═══ RECORDS SUPPLIED ═══
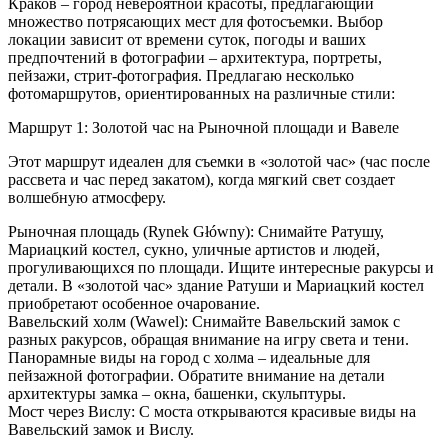
Краков – город невероятной красоты, предлагающий
множество потрясающих мест для фотосъемки. Выбор
локации зависит от времени суток, погоды и ваших
предпочтений в фотографии – архитектура, портреты,
пейзажи, стрит-фотография. Предлагаю несколько
фотомаршрутов, ориентированных на различные стили:
Маршрут 1: Золотой час на Рыночной площади и Вавеле
Этот маршрут идеален для съемки в «золотой час» (час после
рассвета и час перед закатом), когда мягкий свет создает
волшебную атмосферу.
Рыночная площадь (Rynek Główny): Снимайте Ратушу,
Мариацкий костел, сукно, уличные артистов и людей,
прогуливающихся по площади. Ищите интересные ракурсы и
детали. В «золотой час» здание Ратуши и Мариацкий костел
приобретают особенное очарование.
Вавельский холм (Wawel): Снимайте Вавельский замок с
разных ракурсов, обращая внимание на игру света и тени.
Панорамные виды на город с холма – идеальные для
пейзажной фотографии. Обратите внимание на детали
архитектуры замка – окна, башенки, скульптуры.
Мост через Вислу: С моста открываются красивые виды на
Вавельский замок и Вислу.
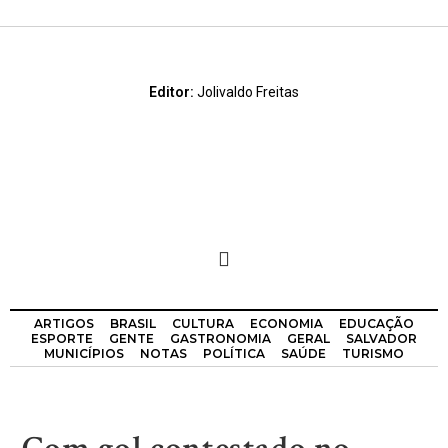
Editor:
Jolivaldo Freitas
ARTIGOS
BRASIL
CULTURA
ECONOMIA
EDUCAÇÃO
ESPORTE
GENTE
GASTRONOMIA
GERAL
SALVADOR
MUNICÍPIOS
NOTAS
POLÍTICA
SAÚDE
TURISMO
═══
▸ TASK DESCRIPTION
What is needed is a copy of every line above in which "площади" appears.

▸ RESULT
Маршрут 1: Золотой час на Рыночной площади и Вавеле
прогуливающихся по площади. Ищите интересные ракурсы и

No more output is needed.